また、管理に必要な業務は多岐にわたりますが、一から十まですべてを管理会社に委託できるものではなく、良好な居住環境を維持するためにも管理組合の積極的な活動が欠かせません。
マンションの良好な居住環境を維持するためにも、管理組合の積極的な活動が欠かせない
ご質問のように、毎日の仕事が忙しくせめて帰宅後や休日はゆっくり休みたいという人や、なかには休日すらほとんどないという人もいるでしょう。
あるいは、人付き合いが苦手で……という人もいるでしょうか?
管理組合の役員定数は管理規約によって定められますが、理事長(区分所有法では「管理者」と呼ばれますが、もちろん管理会社の管理員とは違います)のほか、副理事長、理事(会計担当理事、広報担当理事、その他理事)、監事などがおかれます。
また、副理事長以下は複数とすることが多く、役員総数は全体戸数の1割程度となるマンションが多いようです。つまり総戸数100戸のマンションなら、10名程度が役員となるでしょう。
役員の選出にあたっては、公募による場合、相互の推薦による場合、輪番制による場合、抽選による場合などもありますが、お互いの不公平感をなくすため輪番制を採用しているマンションが多いようです。
役員の任期は1年もしくは2年としているケースが多く、たとえば1年ごとの輪番制だとすれば、おおよそ10年に1回は役員の立場が回ってくることになります。小規模のマンションでは、全所有者に対する役員総数の割合も高く、もっと頻繁に任期が回ってくることも考えられます。
役員の選出が公募による場合で、他の区分所有者の中に積極的な人が何人かいれば、自分に役員の立場が回ってくる可能性は低くなるかもしれませんが、一人の中心的な人物の意見ばかりが通用して住みづらいマンションになってしまうことも考えられます。
実際にあった事例では、もとの地主が等価交換によって一部の住戸を取得したうえ、新築時から20年あまりずっと理事長を務めており、他の役員は形式だけのようでした。
そのため、他のマンションではあまり見かけないような規定が作られ、まるで理事長個人のマンションのようになっていたのです。
大規模マンションほど、一人ひとりの役割分担が大きいケースもある
ところが、ある大規模マンションでは通常の役員のほかに総務委員会、緑化委員会、清掃委員会、修繕委員会、広報委員会、IT委員会などを設置し、それぞれに委員長、副委員長、委員などを選任していました。

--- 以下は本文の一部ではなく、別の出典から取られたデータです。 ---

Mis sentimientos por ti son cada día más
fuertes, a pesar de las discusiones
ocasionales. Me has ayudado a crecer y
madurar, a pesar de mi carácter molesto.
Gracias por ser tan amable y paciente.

一般的には大規模マンションのほうが管理組合活動も活発であり、各個人が何らかの役割を担う機会が多いといえるかもしれません。
さらに、最近の大規模マンションでは住民同士のコミュニケーションを促進するため、料理教室や陶芸教室、テニスなどさまざまなサークル活動を運営しているところもあります。このようなマンションでは、それぞれのサークルで世話役となる人も必要でしょう。

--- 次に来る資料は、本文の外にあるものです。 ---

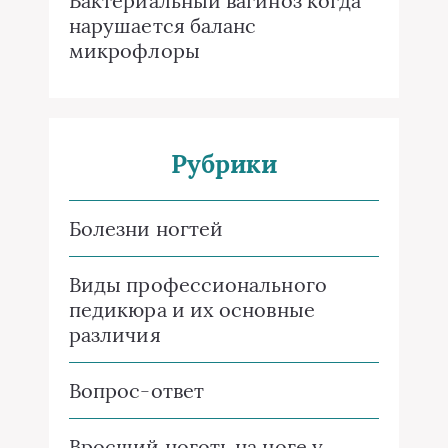
Бактериальный вагиноз когда
нарушается баланс
микрофлоры
Рубрики
Болезни ногтей
Виды профессионального
педикюра и их основные
различия
Вопрос-ответ
Вросший ноготь на ноге у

管理組合の活動にはさまざまな法律の規定もあり、初めてのときには分からないことばかりかもしれません。
これを理解するためにも、また自分が購入したマンションの資産価値を守るためにも、お互いに気持ちよく生活するためにも、さらにイザというとき助け合うためにも、管理組合の活動には積極的に参加し、役員も自らすすんで引き受けたいものです。

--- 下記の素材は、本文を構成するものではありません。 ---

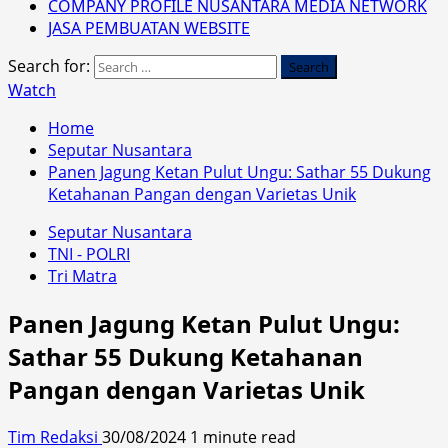
COMPANY PROFILE NUSANTARA MEDIA NETWORK
JASA PEMBUATAN WEBSITE
Search for:
Watch
Home
Seputar Nusantara
Panen Jagung Ketan Pulut Ungu: Sathar 55 Dukung
Ketahanan Pangan dengan Varietas Unik
Seputar Nusantara
TNI - POLRI
Tri Matra
Panen Jagung Ketan Pulut Ungu:
Sathar 55 Dukung Ketahanan
Pangan dengan Varietas Unik
Tim Redaksi
30/08/2024
1 minute read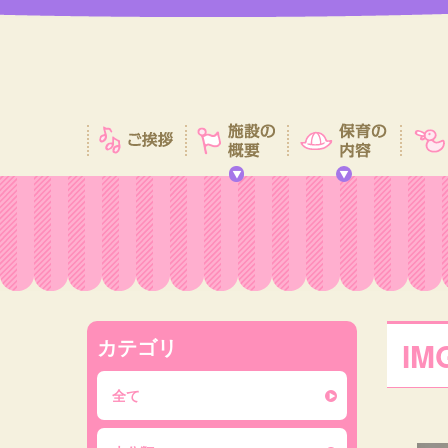
カテゴリ
IM
全て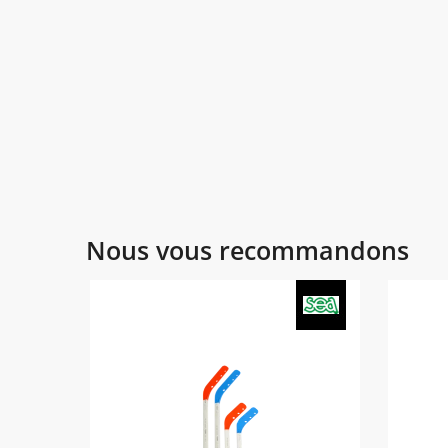
Nous vous recommandons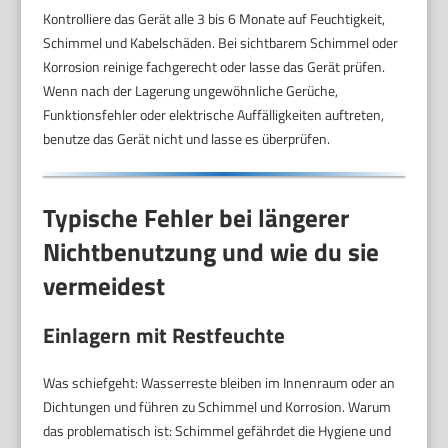
Kontrolliere das Gerät alle 3 bis 6 Monate auf Feuchtigkeit,
Schimmel und Kabelschäden. Bei sichtbarem Schimmel oder
Korrosion reinige fachgerecht oder lasse das Gerät prüfen.
Wenn nach der Lagerung ungewöhnliche Gerüche,
Funktionsfehler oder elektrische Auffälligkeiten auftreten,
benutze das Gerät nicht und lasse es überprüfen.
Typische Fehler bei längerer
Nichtbenutzung und wie du sie
vermeidest
Einlagern mit Restfeuchte
Was schiefgeht: Wasserreste bleiben im Innenraum oder an
Dichtungen und führen zu Schimmel und Korrosion. Warum
das problematisch ist: Schimmel gefährdet die Hygiene und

また、役員になったからといって毎週のように時間を割かれるわけでもありません。
どうしても役員を引き受けることができないという、他の人も納得できる理由があればよいのですが、ただ「面倒だから」という理由だけで役員になることを拒んでいると、どうしても人付き合いがうまくいかないことになってしまうでしょう。
役員への就任を断ったからといって罰則規定があるわけではないのですが、同じ建物内に住む人同士で反目しあうことは避けたいものです。
それでも役員を務めるのは嫌だ、管理組合には参加したくないなどという場合には、マンションの購入はやめてずっと賃貸住宅暮らしをするか、あるいは一戸建て住宅の購入も検討してみてください。ただし、一戸建て住宅を購入した場合でも町内会や自治会などがありますが……。